Let’s bring back a word that came up earlier — chaos. That’s really the heartbeat of this whole project. Both Volume 1 and Volume 2 are rooted in the chaos of love — and with that comes everything: pain, passion, obsession, fear, rage, confusion, lust, heartbreak. It’s not clean or polished. It’s not some Hallmark version of love. It’s messy. It’s raw. And it’s real.

These songs carry hate, yeah — but also addiction, vulnerability, and even moments where I sound lost or toxic or confused. Because that’s the truth of loving someone deeply and losing yourself in it. I’m not afraid to show the parts that might be embarrassing or uncomfortable. I don’t care about being perfect — I care about being honest. And Cigarettes & Heartbreak is just that. It’s me bleeding on the track so people who’ve been through it know they’re not alone.

8. You’ve got a reputation for leaving everything on stage. How do your live shows translate that fury and vulnerability from the studio to the crowd?

Man, I miss the stage so much. And you’re absolutely right — when I perform, I leave everything up there. If what I’m feeling isn’t resonating with the crowd, I’m not leaving that stage until it does. I need to feel that connection. I need to see the eyeballs, the tears, the screams — I need your energy to mirror mine. I’m not up there to be cute. I’m on the floor. I’m screaming. I’m crying. I’m stomping on speakers, sorry promoters, lol.  I’m getting ugly with it.

The stage is my exorcism ground. That’s where I release. That’s where the healing happens — for me and for the people watching. There’s nothing in the world like it. That moment when the pain, the rage, the truth in the music hits everyone at once — that’s church to me.

9. Your fanbase calls themselves the Lipstick Mafia. How has that community evolved — and what do they mean to you when you’re creating through pain or chaos?

Omg, the Mafia is my family. That’s my people — my brothers, my sisters, my tribe. They keep me going in ways they don’t even realize. When I’m in my head or feeling low — because yeah, I’m human, it happens — they’ll slide into my DMs with love, with reminders, with that tough talk I need sometimes. They’ll be like, “Nah, we know who you are. Get back up.” And that snaps me right out of it.

They remind me of my power, my purpose, and why I started doing this in the first place. They expect me to be me — unapologetic, raw, fearless — and they hold me accountable to that. Through all the pain and chaos, they’re right there, riding with me, pushing me to conquer it. They’re not fans — they’re my blessings. They mean everything to me.

10. Last one — when people press play on “Delaware Ave,” what do you want to happen inside them? Rage? Healing? Or maybe just the courage to walk away from their own Delaware Ave?

I want people to go through their process — the same way I did. Feel whatever the hell you need to feel, and feel it hardand deep so you can come out stronger. If you’re mad, then be mad. Rage it out. Then say, “Okay, what’s next?” If you’re sad, that’s okay too. Feel that shit fully, then level up. Don’t run from it. Acknowledge it, own it, and then rise above it. And hell yes, get the courage to walk the fuck away like the badass you are.

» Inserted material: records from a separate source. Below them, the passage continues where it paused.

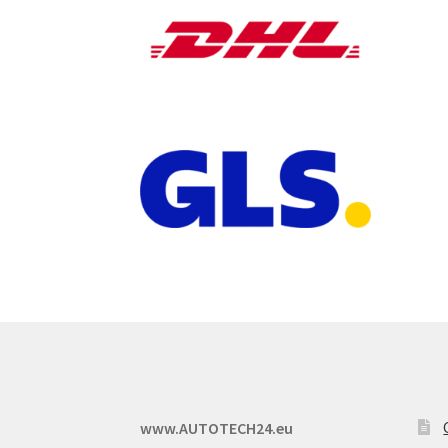
www.AUTOTECH24.eu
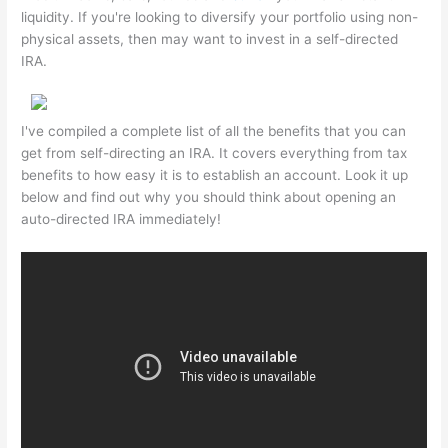
liquidity. If you're looking to diversify your portfolio using non-
physical assets, then may want to invest in a self-directed
IRA.
I've compiled a complete list of all the benefits that you can
get from self-directing an IRA. It covers everything from tax
benefits to how easy it is to establish an account. Look it up
below and find out why you should think about opening an
auto-directed IRA immediately!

Not gonna lie, listening to Delaware Ave was hard for me at first. Facing those demons and ghosts — especially at the end when I hear that other girl’s voice — I didn’t wanna hear it. But now? I’m like, “Aww, shit. Yeah, that happened.” Now I can even twerk to it and love it because I put in the work.Delaware Ave is just a part of my journey — and trust me, there’s so much more coming. Y’all are gonna be like, “Damn, what did this girl go through?!” I can’t wait to share it all.